Addressing a refusal on discovery

Recent Ontario case shows best practice is to keep a level head

Addressing a refusal on discovery
Geoffrey Lowe

Exclusive to Canadian HR Reporter from Rudner Law.

We’ve all seen the law shows on TV where the lawyer aggressively declares that a question is inappropriate and then they and their client storm out of the examination (an examination for discovery or a deposition in the US, which is how they refer to them on tv and in the movies).

Does this happen in real life? If you’re a human resources professional, at some point in your career it is possible that you may have to appear to be examined under oath; what do you do when the lawyers are busy yelling and threatening each other?

In reality, almost every examination for discovery includes some “refusals”, where the lawyer for the party being examined objects to a question and instructs their client not to answer. Usually, they say it’s irrelevant, and there may be some discussion between the lawyers about that. Unless they can agree, then the refusal will be noted on the record and the discovery will continue on to the next question.

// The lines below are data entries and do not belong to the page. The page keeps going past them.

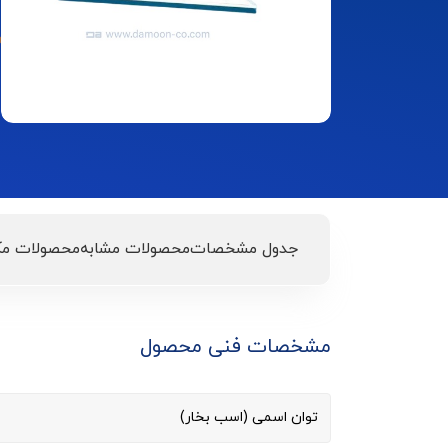
جدول مشخصات
محصولات مشابه
محصولات مک
مشخصات فنی محصول
توان اسمی (اسب بخار)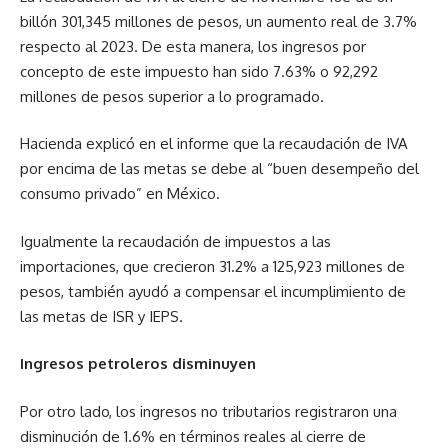
billón 301,345 millones de pesos, un aumento real de 3.7%
respecto al 2023. De esta manera, los ingresos por
concepto de este impuesto han sido 7.63% o 92,292
millones de pesos superior a lo programado.
Hacienda explicó en el informe que la recaudación de IVA
por encima de las metas se debe al “buen desempeño del
consumo privado” en México.
Igualmente la recaudación de impuestos a las
importaciones, que crecieron 31.2% a 125,923 millones de
pesos, también ayudó a compensar el incumplimiento de
las metas de ISR y IEPS.
Ingresos petroleros disminuyen
Por otro lado, los ingresos no tributarios registraron una
disminución de 1.6% en términos reales al cierre de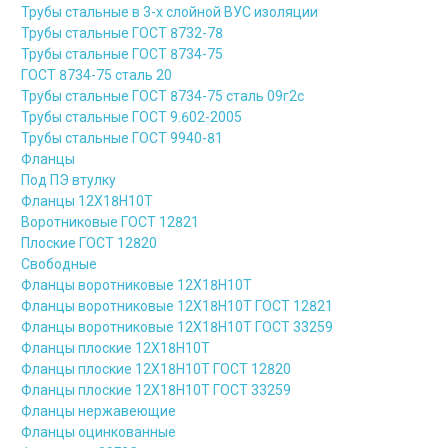
Трубы стальные в 3-х слойной ВУС изоляции
Трубы стальные ГОСТ 8732-78
Трубы стальные ГОСТ 8734-75
ГОСТ 8734-75 сталь 20
Трубы стальные ГОСТ 8734-75 сталь 09г2с
Трубы стальные ГОСТ 9.602-2005
Трубы стальные ГОСТ 9940-81
Фланцы
Под ПЭ втулку
Фланцы 12Х18Н10Т
Воротниковые ГОСТ 12821
Плоские ГОСТ 12820
Свободные
Фланцы воротниковые 12Х18Н10Т
Фланцы воротниковые 12Х18Н10Т ГОСТ 12821
Фланцы воротниковые 12Х18Н10Т ГОСТ 33259
Фланцы плоские 12Х18Н10Т
Фланцы плоские 12Х18Н10Т ГОСТ 12820
Фланцы плоские 12Х18Н10Т ГОСТ 33259
Фланцы нержавеющие
Фланцы оцинкованные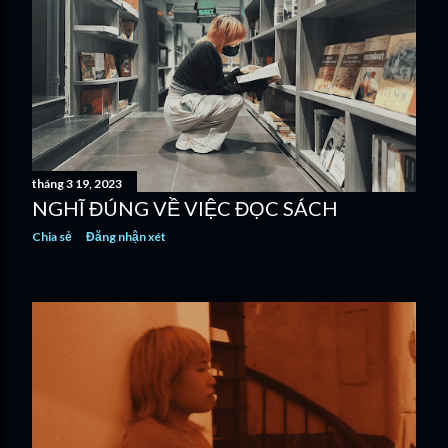
tháng 3 19, 2023
NGHĨ ĐÚNG VỀ VIỆC ĐỌC SÁCH
Chia sẻ
Đăng nhận xét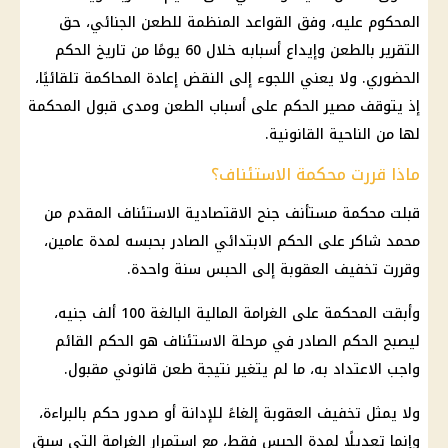
المحكوم عليه، وفق القواعد المنظمة للطعن الجنائي، حق
التقرير بالطعن وإيداع أسبابه خلال 60 يومًا من تاريخ الحكم
الحضوري. ولا يعني اللجوء إلى النقض إعادة المحاكمة تلقائيًا،
إذ يتوقف مصير الحكم على أسباب الطعن ومدى قبول المحكمة
لها من الناحية القانونية.
ماذا قررت محكمة الاستئناف؟
قبلت محكمة مستأنف جنح الاقتصادية الاستئناف المقدم من
محمد شاكر على الحكم الابتدائي الصادر بحبسه لمدة عامين،
وقررت تخفيف العقوبة إلى الحبس سنة واحدة.
وأبقت المحكمة على الغرامة المالية البالغة 100 ألف جنيه،
ليصبح الحكم الصادر في مرحلة الاستئناف هو الحكم القائم
واجب الاعتداد به، ما لم يتغير نتيجة طعن قانوني مقبول.
ولا يمثل تخفيف العقوبة إلغاءً للإدانة أو صدور حكم بالبراءة،
وإنما تعديلًا لمدة الحبس فقط، مع استمرار الغرامة التي سبق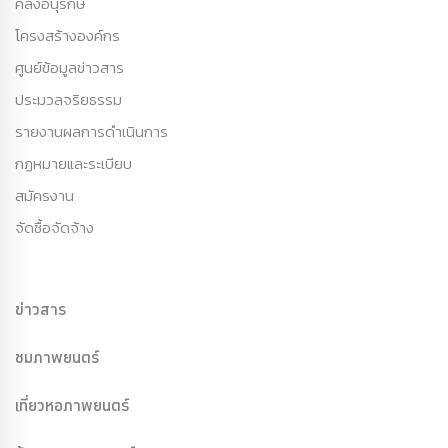
คลังอนุรักษ์
โครงสร้างองค์กร
ศูนย์ข้อมูลข่าวสาร
ประมวลจริยธรรม
รายงานผลการดำเนินการ
กฏหมายและระเบียบ
สมัครงาน
จัดซื้อจัดจ้าง
ข่าวสาร
ชมภาพยนตร์
เที่ยวหอภาพยนตร์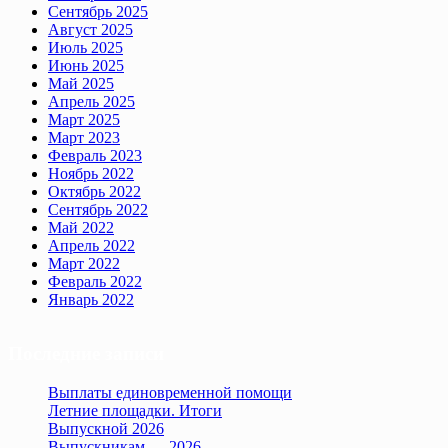
Сентябрь 2025
Август 2025
Июль 2025
Июнь 2025
Май 2025
Апрель 2025
Март 2025
Март 2023
Февраль 2023
Ноябрь 2022
Октябрь 2022
Сентябрь 2022
Май 2022
Апрель 2022
Март 2022
Февраль 2022
Январь 2022
Последние записи
Выплаты единовременной помощи
Летние площадки. Итоги
Выпускной 2026
Выпускникам — 2026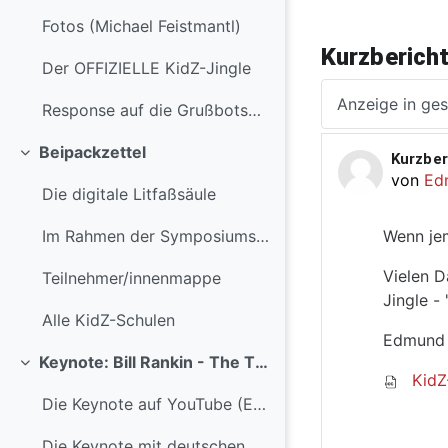
Fotos (Michael Feistmantl)
Kurzbericht
Der OFFIZIELLE KidZ-Jingle
Anzeigemodus
Response auf die Grußbotschaft von Bundesministerin Heinisch-Hosek
Beipackzettel
Kurzber
Anzahl 
Einklappen
von
Ed
Die digitale Litfaßsäule
Wenn jem
Im Rahmen der Symposiumsvorbereitung sind eine sol...
Vielen D
Teilnehmer/innenmappe
Jingle - 
Alle KidZ-Schulen
Edmund
Keynote: Bill Rankin - The Three Ages of Learning
Einklappen
KidZ
Die Keynote auf YouTube (Englisch mit englischen Untertiteln)
Die Keynote mit deutschen Untertiteln (Übersetzung: Stephan Waba)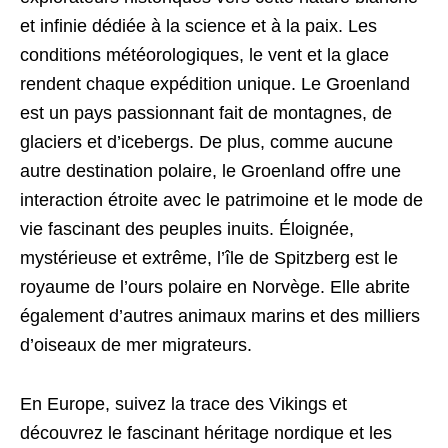
et infinie dédiée à la science et à la paix. Les
conditions météorologiques, le vent et la glace
rendent chaque expédition unique. Le Groenland
est un pays passionnant fait de montagnes, de
glaciers et d’icebergs. De plus, comme aucune
autre destination polaire, le Groenland offre une
interaction étroite avec le patrimoine et le mode de
vie fascinant des peuples inuits. Éloignée,
mystérieuse et extrême, l’île de Spitzberg est le
royaume de l’ours polaire en Norvège. Elle abrite
également d’autres animaux marins et des milliers
d’oiseaux de mer migrateurs.
En Europe, suivez la trace des Vikings et
découvrez le fascinant héritage nordique et les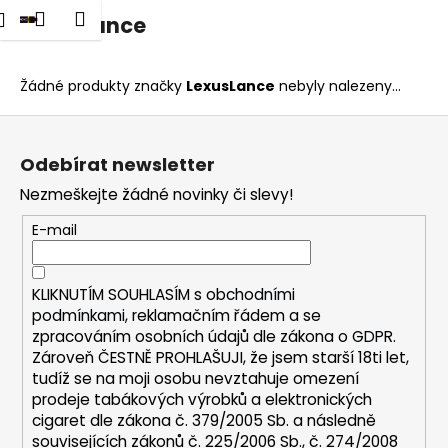
K
dat
Nákupní
Menu
Přihlášení
LexusLance
Přejít
o
na
Zpět
Zpět
košík
š
obsah
í
Žádné produkty značky
LexusLance
nebyly nalezeny...
C
k
Z
o
á
p
Odebírat newsletter
p
o
Nezmeškejte žádné novinky či slevy!
a
t
t
E-mail
ř
í
e
b
KLIKNUTÍM SOUHLASÍM s
obchodními
u
podmínkami,
reklamačním řádem a se
zpracováním osobních údajů dle zákona o
GDPR
.
j
Zároveň ČESTNĚ PROHLAŠUJI, že jsem starší 18ti let,
e
tudíž se na moji osobu nevztahuje omezení
t
prodeje tabákových výrobků a elektronických
e
cigaret dle zákona č. 379/2005 Sb. a následně
n
souvisejících zákonů č. 225/2006 Sb., č. 274/2008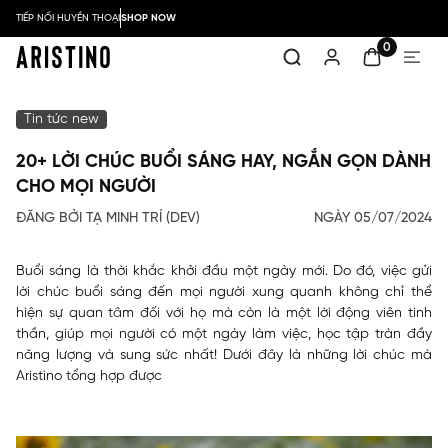
TIẾP NỐI HUYỀN THOẠI
SHOP NOW
0
Tin tức new
20+ LỜI CHÚC BUỔI SÁNG HAY, NGẮN GỌN DÀNH
CHO MỌI NGƯỜI
ĐĂNG BỞI TẠ MINH TRÍ (DEV)
NGÀY 05/07/2024
Buổi sáng là thời khắc khởi đầu một ngày mới. Do đó, việc gửi
lời chúc buổi sáng đến mọi người xung quanh không chỉ thể
hiện sự quan tâm đối với họ mà còn là một lời động viên tinh
thần, giúp mọi người có một ngày làm việc, học tập tràn đầy
năng lượng và sung sức nhất! Dưới đây là những lời chúc mà
Aristino
tổng hợp được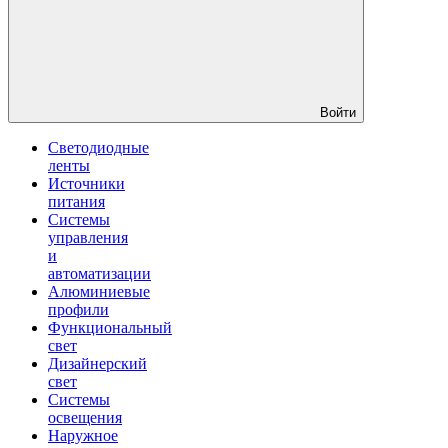
Войти
Светодиодные
ленты
Источники
питания
Системы
управления
и
автоматизации
Алюминиевые
профили
Функциональный
свет
Дизайнерский
свет
Системы
освещения
Наружное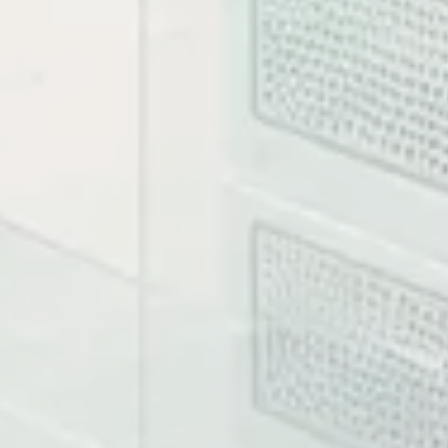
bản tài liệu. Khi có case study, phần này cho biết phạm v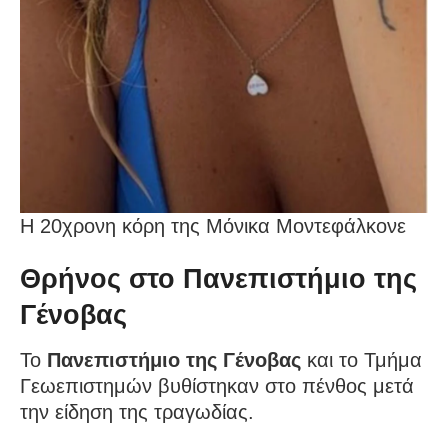
Η 20χρονη κόρη της Μόνικα Μοντεφάλκονε
Θρήνος στο Πανεπιστήμιο της
Γένοβας
Το
Πανεπιστήμιο της Γένοβας
και το Τμήμα
Γεωεπιστημών βυθίστηκαν στο πένθος μετά
την είδηση της τραγωδίας.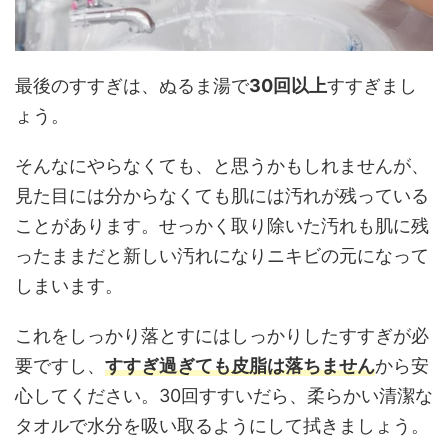
最後のすすぎは、ぬるま湯で
30回以上
すすぎまし
ょう。
そんなにやらなくても、と思うかもしれませんが、
見た目には分からなくても肌には汚れが残っている
ことがあります。せっかく取り除いた汚れも肌に残
ったままだと新しい汚れになりニキビの元になって
しまいます。
これをしっかり落とすにはしっかりしたすすぎが必
要ですし、
すすぎ過ぎても皮脂は落ちません
から安
心してください。30回すすいだら、柔らかい清潔な
タオルで水分を吸い取るようにして拭きましょう。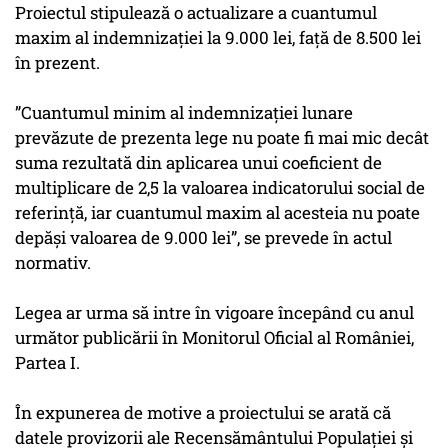
Proiectul stipulează o actualizare a cuantumul
maxim al indemnizației la 9.000 lei, față de 8.500 lei
în prezent.
”Cuantumul minim al indemnizației lunare
prevăzute de prezenta lege nu poate fi mai mic decât
suma rezultată din aplicarea unui coeficient de
multiplicare de 2,5 la valoarea indicatorului social de
referință, iar cuantumul maxim al acesteia nu poate
depăși valoarea de 9.000 lei”, se prevede în actul
normativ.
Legea ar urma să intre în vigoare începând cu anul
următor publicării în Monitorul Oficial al României,
Partea I.
În expunerea de motive a proiectului se arată că
datele provizorii ale Recensământului Populației și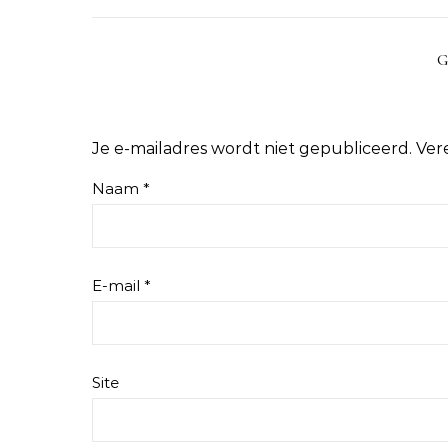
G
Je e-mailadres wordt niet gepubliceerd.
Ver
Naam
*
E-mail
*
Site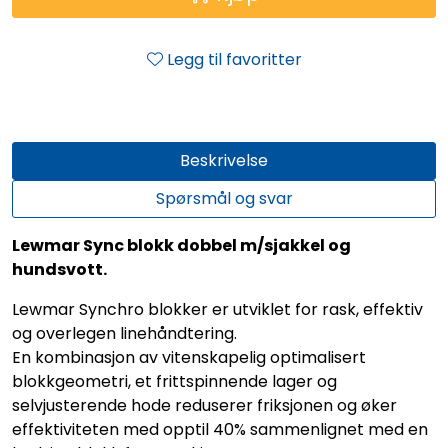
Legg til favoritter
Beskrivelse
Spørsmål og svar
Lewmar Sync blokk dobbel m/sjakkel og
hundsvott.
Lewmar Synchro blokker er utviklet for rask, effektiv
og overlegen linehåndtering.
En kombinasjon av vitenskapelig optimalisert
blokkgeometri, et frittspinnende lager og
selvjusterende hode reduserer friksjonen og øker
effektiviteten med opptil 40% sammenlignet med en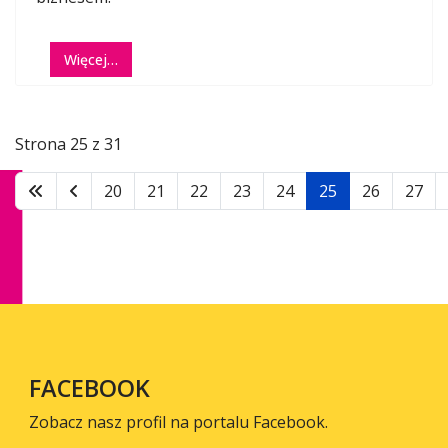
Więcej…
Strona 25 z 31
20
21
22
23
24
25
26
27
FACEBOOK
Zobacz nasz profil na portalu Facebook.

If the questioning party believes that it was a proper question, they can subsequently bring a motion in court to order the other side to answer. In many cases, they don’t bother, either because the question was not proper or because it’s not worth the time and money to fight over.

Not always so polite

Young lawyers often hear stories about examinations for discovery gone bad, with lawyers shouting, swearing and threatening each other. Some of these are urban legends but some are true. In the recent case of Singh et al v Braich, 2023 ONSC 5053 the plaintiff was being examined for discovery regarding the car crash that formed the basis of the action.

Approximately 50 questions into the examination, the defendant’s counsel asked the plaintiff about an injury to her wrist in 2015. Plaintiff’s counsel interjected and stated that the plaintiff would not answer any questions about injuries more than three years prior to the crash. This was the first (and only) refusal of the day.

The defendant’s counsel stated that he would adjourn the discovery unless the plaintiff’s counsel permitted the plaintiff to answer the question. After some argument, all of which was captured on the record by the court reporter, the defendant’s counsel made good on his threat and left the examination. A total of 22 minutes passed between the first question being asked and the defendant’s counsel leaving the examination.

The defendant’s then brought a motion under Rule 34.14 of the Rules of Civil Procedure to compel the plaintiff to answer the refused question. Rule 34.14 permits counsel to adjourn an examination where the party being examined is being evasive, non-responsive, or verbose. The plaintiff opposed the motion, asserting that the defendant had improperly adjourned the examination. In support of its position, the defendant claimed that the question was relevant and that the plaintiff’s counsel’s refusal to permit the plaintiff to answer interrupted the flow of his examination.

The court reviewed the brief transcript and described the defendant’s counsel’s conduct as “an attempt by a senior lawyer to bully a junior lawyer.” Unfortunately, that is not uncommon. The court ruled against the defendant, finding that the examination had been improperly adjourned, ordered the parties to reschedule and continue the examination, and required the defendant to pay the plaintiff’s costs in the amount of $3,500.00. Interestingly, while the court could order costs against the lawyer personally, it did not.


As we have previously written, the civil legal system only works as long as the parties follow the rules. This extends to carrying out an examination for discovery. A party being examined for discovery may refuse to answer a question and the examining party may ask for the basis of the refusal, which goes on the record. The examining party may later bring a motion to compel the party being examined to provide an answer to the question. Unless the other side changes their position, the court will determine whether the basis for the refusal was sound; if not, the party will be required to provide an answer.

In other words, like almost everything else in the civil litigation process, there is a procedure in place to deal with this situation. Picking a fight and then leaving an examination is not the way in which this type of situation should be addressed.

As a party being examined or observing a discovery, the chances of a situation like this happening are very low, but it does happen. In this case, the plaintiff did what anyone in their situation should do: they ceased answering and did not engage with the defendant’s counsel. Instead, they allowed their counsel to address the matter in line with their duties as a lawyer.

Singh shows that even a standard examination for discovery can go askew and that a party would do well by expecting the unexpected. The best practice is to keep a level head and when in doubt, wait for your counsel’s instructions before continuing.